Foi Lula quem demonizou as privatizações, gerando um formidável atraso na infraestrutura, e que interditou o debate político opondo “nós” (eles) contra “eles” — qualquer um que não aceitasse o catecismo herético do petismo.
O que fez Dilma? Deu continuidade ao modelo. Seu erro adicional foi não mudar de rumo quando as circunstâncias já eram outras, com a China crescendo muito menos, e as commodities despencando.

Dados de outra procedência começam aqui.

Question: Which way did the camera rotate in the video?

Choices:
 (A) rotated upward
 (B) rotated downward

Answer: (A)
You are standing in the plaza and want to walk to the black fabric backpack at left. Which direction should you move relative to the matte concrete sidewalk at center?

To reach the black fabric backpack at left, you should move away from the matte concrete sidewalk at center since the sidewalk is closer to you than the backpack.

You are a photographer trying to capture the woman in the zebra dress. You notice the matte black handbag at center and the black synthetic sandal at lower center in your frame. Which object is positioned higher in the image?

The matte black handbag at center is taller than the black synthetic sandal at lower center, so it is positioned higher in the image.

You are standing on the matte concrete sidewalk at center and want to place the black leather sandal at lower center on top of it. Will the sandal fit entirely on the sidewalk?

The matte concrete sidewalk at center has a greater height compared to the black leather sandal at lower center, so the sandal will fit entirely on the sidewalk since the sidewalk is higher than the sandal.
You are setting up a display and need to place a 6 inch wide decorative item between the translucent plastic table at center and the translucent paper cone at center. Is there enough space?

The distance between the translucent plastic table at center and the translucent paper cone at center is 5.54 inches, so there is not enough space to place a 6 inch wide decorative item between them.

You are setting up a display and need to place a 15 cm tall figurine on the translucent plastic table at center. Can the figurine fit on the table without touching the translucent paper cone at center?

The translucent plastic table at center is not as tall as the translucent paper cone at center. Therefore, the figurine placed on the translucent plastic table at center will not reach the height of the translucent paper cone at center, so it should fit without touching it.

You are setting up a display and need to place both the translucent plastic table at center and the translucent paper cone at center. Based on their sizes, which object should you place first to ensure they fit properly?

É nesse ponto que ela, tendo como operador o inefável Guido Mantega, opta por bobagens novas para tentar cobrir os rombos produzidos pelas antigas: populismo tarifário, desonerações seletivas, compressão do preço dos combustíveis — contribuindo para levar a Petrobras à lona. E tudo isso, note-se, sem reduzir os gastos. Ao contrário: os gênios decidiram expandi-los, muito especialmente em 2013 e 2014, ano eleitoral.
Lula não sabe se o erro é do PT ou do governo Dilma? Ora, meu senhor! O erro é seu! Tome, que a obra é sua. Tome, que a filha — destinada a ser a Mãe do Brasil, não é isso? A Dilmãe … — também é sua.

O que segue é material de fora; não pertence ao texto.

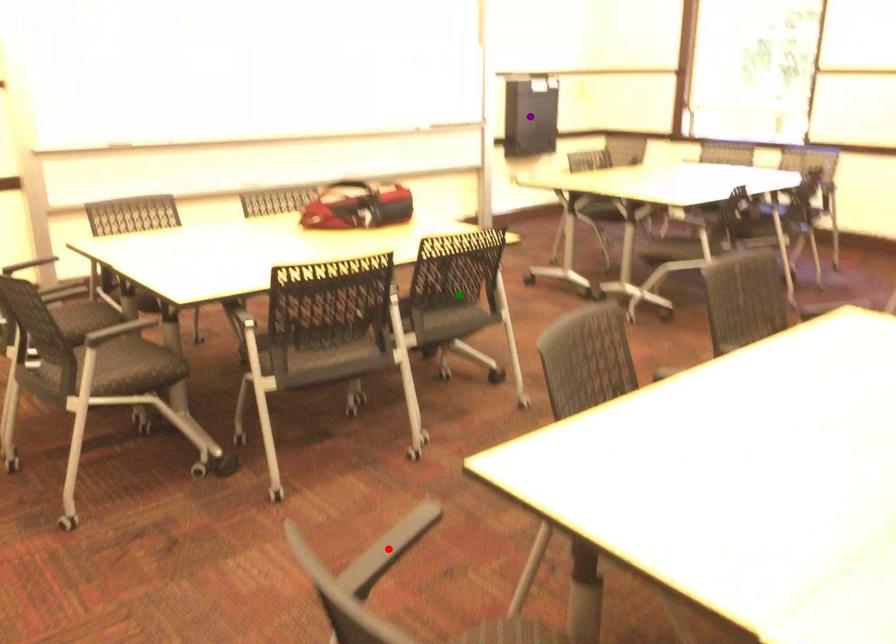 Based on the photo, order these from nearest to farthest:
red point
purple point
green point

red point, green point, purple point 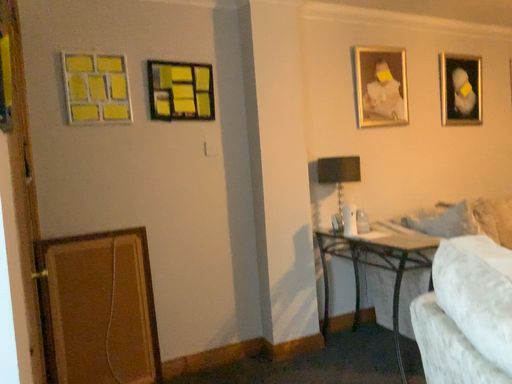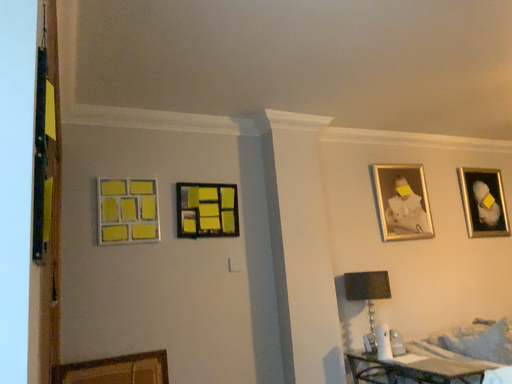 Question: Which way did the camera rotate in the video?

Choices:
 (A) rotated upward
 (B) rotated downward

Answer: (A) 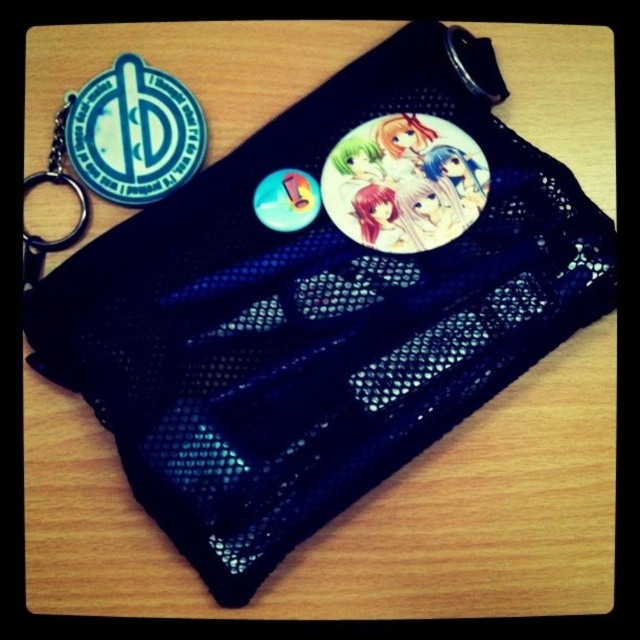 Is point (129, 140) positioned in front of point (288, 220)?

Yes, it is in front of point (288, 220).

Can you confirm if blue rubber badge at upper left is thinner than metallic silver badge at upper left?

Incorrect, blue rubber badge at upper left's width is not less than metallic silver badge at upper left's.

Is point (140, 152) farther from viewer compared to point (269, 218)?

No, it is not.

At what (x,y) coordinates should I click in order to perform the action: click on blue rubber badge at upper left. Please return your answer as a coordinate pair (x, y). The image size is (640, 640). Looking at the image, I should click on (134, 132).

Lula está tentando deixar a sucessora pendurada na brocha, como, aliás, venho advertindo aqui há tempos. É claro que em circunstâncias normais, ela deveria, por exemplo, ter vetado o fim do fator previdenciário sem apresentar alternativa nenhuma. Mas foi pressionada, inclusive por seu criador. A proposta que está na MP do governo continua a inviabilizar o sistema.
Aberrações
Coitado do Felipe González! Deve ter ficado espantado. Em primeiro lugar, veio para um seminário sobre democracia e teve de se haver com chororô sobre questões de economia interna no PT.
Depois, foi obrigado a ouvir Paulo Okamotto a confundir democracia — um “exercício solitário de pensar”, segundo ele — com masturbação. O mesmo Okamotto ainda afirmou que as redes sociais “complicam” o regime democrático. Finalmente, Lula encontrou um tempinho para defender Saddam Hussein, no mesmo seminário em que já havia pregado o controle da mídia.
Lula está errado, é claro! O PT não está velho. Está morto.